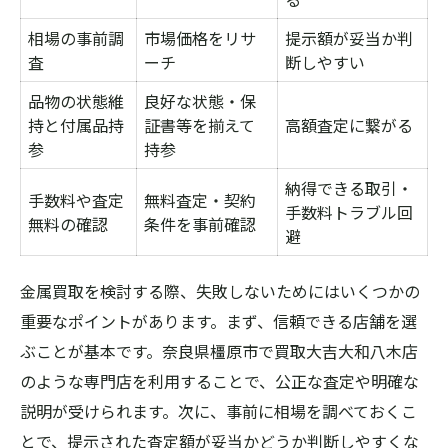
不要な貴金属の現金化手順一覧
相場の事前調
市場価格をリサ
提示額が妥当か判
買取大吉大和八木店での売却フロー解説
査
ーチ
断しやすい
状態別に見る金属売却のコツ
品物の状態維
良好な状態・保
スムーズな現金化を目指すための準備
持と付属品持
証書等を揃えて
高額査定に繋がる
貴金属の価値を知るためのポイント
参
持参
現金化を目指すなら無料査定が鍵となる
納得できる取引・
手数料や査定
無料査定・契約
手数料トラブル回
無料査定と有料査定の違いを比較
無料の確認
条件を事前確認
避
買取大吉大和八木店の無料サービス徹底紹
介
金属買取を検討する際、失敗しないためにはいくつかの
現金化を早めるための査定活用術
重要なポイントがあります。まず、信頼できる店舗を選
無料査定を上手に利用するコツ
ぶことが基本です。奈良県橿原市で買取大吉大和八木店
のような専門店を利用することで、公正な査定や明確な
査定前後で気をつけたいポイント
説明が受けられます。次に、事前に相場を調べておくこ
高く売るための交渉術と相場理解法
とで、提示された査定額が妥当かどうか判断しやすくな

▶ [Task brief]: The expected answer is the whole listing above, copied exactly, with images excluded.

▶ [Task result]:
不要な貴金属の現金化手順一覧
相場の事前調
市場価格をリサ
提示額が妥当か判
買取大吉大和八木店での売却フロー解説
査
ーチ
断しやすい
状態別に見る金属売却のコツ
品物の状態維
良好な状態・保
スムーズな現金化を目指すための準備
持と付属品持
証書等を揃えて
高額査定に繋がる
貴金属の価値を知るためのポイント
参
持参
現金化を目指すなら無料査定が鍵となる
納得できる取引・
手数料や査定
無料査定・契約
手数料トラブル回
無料査定と有料査定の違いを比較
無料の確認
条件を事前確認
避
買取大吉大和八木店の無料サービス徹底紹
介
金属買取を検討する際、失敗しないためにはいくつかの
現金化を早めるための査定活用術
重要なポイントがあります。まず、信頼できる店舗を選
無料査定を上手に利用するコツ
ぶことが基本です。奈良県橿原市で買取大吉大和八木店
のような専門店を利用することで、公正な査定や明確な
査定前後で気をつけたいポイント
説明が受けられます。次に、事前に相場を調べておくこ
高く売るための交渉術と相場理解法
とで、提示された査定額が妥当かどうか判断しやすくな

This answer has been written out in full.